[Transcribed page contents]
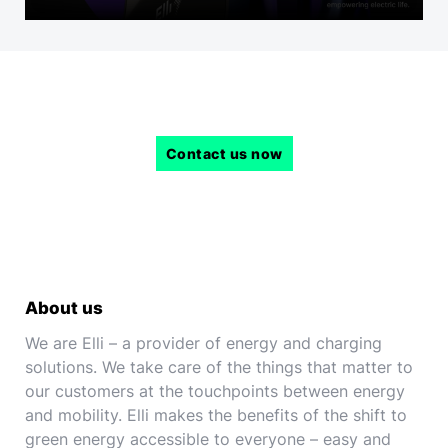
Contact us now
About us
We are Elli – a provider of energy and charging
solutions. We take care of the things that matter to
our customers at the touchpoints between energy
and mobility. Elli makes the benefits of the shift to
green energy accessible to everyone – easy and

### Task
What is needed is an exact copy of the data, with the pictures removed.

### Written response
Contact us now
About us
We are Elli – a provider of energy and charging
solutions. We take care of the things that matter to
our customers at the touchpoints between energy
and mobility. Elli makes the benefits of the shift to
green energy accessible to everyone – easy and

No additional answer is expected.